Als Breuer die kathartische Methode zur Behandlung von Anna O. entwickelte, leitete er mehrere radikale Veränderungen ein. Zunächst verlagerte er den Fokus der Therapie von der Suggestion durch den Therapeuten zur Selbstfindung durch den Patienten. Zweitens erweiterte er den Therapieumfang von einem engen Fokus auf die Behandlung von Symptomen auf die Berücksichtigung aller Aspekte des Lebens und der Persönlichkeit des Patienten und begründete damit die Psychotherapie als eigenständige Disziplin. Schließlich war er der erste, der psychische Erkrankungen durch die langfristige Erforschung unbewusster Konflikte behandelte, und erfand die sprechende Heilung, den Behandlungsansatz, der für alle Formen der Psychotherapie von zentraler Bedeutung ist. Während konventionelle Weisheit Freud Kredit für diese Leistungen zuweist, ist die Tatsache, dass sie alle in Breuers Behandlung von Anna O. anwesend waren. bevor seine Zusammenarbeit mit Freud begann.
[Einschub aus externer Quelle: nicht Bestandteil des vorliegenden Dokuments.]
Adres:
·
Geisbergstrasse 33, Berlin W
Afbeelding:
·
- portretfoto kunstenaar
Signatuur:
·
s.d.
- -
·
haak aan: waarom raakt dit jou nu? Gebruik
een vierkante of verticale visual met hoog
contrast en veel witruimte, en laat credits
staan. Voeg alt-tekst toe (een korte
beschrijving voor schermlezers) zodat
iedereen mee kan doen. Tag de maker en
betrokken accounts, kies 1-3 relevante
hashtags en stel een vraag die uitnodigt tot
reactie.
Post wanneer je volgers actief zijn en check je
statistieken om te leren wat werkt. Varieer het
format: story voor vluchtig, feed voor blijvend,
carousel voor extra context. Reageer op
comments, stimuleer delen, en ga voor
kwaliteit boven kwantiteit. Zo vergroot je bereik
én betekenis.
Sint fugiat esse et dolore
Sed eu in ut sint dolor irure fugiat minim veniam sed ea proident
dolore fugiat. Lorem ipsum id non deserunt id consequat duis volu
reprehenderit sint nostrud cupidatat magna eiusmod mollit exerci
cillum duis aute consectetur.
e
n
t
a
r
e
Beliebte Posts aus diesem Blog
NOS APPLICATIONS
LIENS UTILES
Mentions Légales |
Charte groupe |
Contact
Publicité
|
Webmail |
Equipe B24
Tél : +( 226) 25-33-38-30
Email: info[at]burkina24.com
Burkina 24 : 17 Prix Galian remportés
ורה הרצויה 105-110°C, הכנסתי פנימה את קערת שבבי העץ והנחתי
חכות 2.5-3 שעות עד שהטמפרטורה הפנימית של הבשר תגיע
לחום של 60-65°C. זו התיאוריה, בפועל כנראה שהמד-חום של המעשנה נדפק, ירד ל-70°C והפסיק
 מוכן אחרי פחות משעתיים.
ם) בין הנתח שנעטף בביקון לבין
Der Schlüssel zu Breuers Größe war, dass er die Intelligenz und Offenheit besaß, um zu erkennen, dass seine Patientin ihm viel beizubringen hatte, und die Demut, ihre Erfahrung über seine Autorität als Arzt zu stellen. Neunzig Jahre nach seinem Tod prägen und bereichern Breuers Ideen jeden Tag meine Arbeit mit Klienten und erinnern mich daran, aus ihrer Perspektive zu lernen, die Rolle des Traumas zu respektieren und emotionale Erfahrung über Einsicht zu stellen.

Weiterführende Literatur

  1. Studien zur Hysterie. Josef Breuer und Sigmund Freud. Übersetzt aus dem Deutschen und herausgegeben von James Strachey. Hogarth Press, 1955.
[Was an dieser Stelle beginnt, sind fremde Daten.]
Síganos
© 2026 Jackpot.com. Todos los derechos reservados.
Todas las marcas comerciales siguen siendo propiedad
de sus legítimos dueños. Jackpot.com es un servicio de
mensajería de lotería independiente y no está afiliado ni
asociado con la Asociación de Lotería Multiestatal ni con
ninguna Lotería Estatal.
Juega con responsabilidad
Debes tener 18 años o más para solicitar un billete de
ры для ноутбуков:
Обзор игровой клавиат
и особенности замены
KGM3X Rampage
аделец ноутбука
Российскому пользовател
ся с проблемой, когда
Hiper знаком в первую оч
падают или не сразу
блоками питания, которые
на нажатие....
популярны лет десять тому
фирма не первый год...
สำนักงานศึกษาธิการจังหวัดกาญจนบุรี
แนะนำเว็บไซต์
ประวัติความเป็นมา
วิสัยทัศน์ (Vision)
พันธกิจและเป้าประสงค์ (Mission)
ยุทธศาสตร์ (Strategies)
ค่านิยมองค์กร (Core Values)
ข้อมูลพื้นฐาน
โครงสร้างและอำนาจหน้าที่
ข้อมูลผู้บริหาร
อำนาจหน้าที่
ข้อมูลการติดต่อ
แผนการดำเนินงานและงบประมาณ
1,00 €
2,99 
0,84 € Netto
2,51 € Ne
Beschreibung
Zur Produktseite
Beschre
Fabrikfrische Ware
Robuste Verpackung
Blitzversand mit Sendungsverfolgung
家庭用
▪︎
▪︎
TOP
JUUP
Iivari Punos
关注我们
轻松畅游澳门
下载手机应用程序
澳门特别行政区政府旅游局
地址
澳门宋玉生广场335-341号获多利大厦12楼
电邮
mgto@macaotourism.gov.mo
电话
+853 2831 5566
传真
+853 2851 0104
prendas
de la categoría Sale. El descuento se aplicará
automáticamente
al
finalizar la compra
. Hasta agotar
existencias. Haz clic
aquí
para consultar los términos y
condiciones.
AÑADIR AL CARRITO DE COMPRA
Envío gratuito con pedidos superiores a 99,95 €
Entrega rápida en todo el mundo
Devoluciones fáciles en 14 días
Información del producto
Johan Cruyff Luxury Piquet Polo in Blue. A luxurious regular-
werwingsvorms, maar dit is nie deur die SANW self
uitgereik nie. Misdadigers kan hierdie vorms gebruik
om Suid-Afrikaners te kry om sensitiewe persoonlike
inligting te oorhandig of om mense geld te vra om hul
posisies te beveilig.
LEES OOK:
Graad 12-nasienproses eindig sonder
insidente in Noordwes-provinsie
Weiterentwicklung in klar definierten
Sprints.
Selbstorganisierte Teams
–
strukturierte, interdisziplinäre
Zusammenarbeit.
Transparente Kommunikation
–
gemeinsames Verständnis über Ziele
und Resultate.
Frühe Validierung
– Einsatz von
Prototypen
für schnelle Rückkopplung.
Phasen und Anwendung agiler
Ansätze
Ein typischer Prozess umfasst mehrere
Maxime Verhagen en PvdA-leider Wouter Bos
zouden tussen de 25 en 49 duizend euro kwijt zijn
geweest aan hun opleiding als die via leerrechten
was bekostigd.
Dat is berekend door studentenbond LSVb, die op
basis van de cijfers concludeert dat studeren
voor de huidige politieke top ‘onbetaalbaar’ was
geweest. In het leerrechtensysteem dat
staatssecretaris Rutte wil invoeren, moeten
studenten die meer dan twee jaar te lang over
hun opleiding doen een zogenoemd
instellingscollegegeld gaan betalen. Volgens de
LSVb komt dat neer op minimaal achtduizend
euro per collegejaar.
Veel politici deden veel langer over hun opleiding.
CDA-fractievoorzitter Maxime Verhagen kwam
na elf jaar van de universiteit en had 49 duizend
  2. Leben und Werk Josef Breuers. Albrecht Hirschmüller, New York University Press, 1978.
  3. Freud: Ein Leben für unsere Zeit. Peter Homosexuell, Macmillan, 1988.
  4. Ein Traum von unsterblichem Ruhm: Wie Freud seinen Mentor verriet und die Psychoanalyse erfand. Louis Breger, Grundlegende Bücher, 2009.
  5. Der Körper hält die Partitur: Gehirn, Geist und Körper bei der Heilung von Traumata. Bessel van der Kolk, Wikinger, 2014.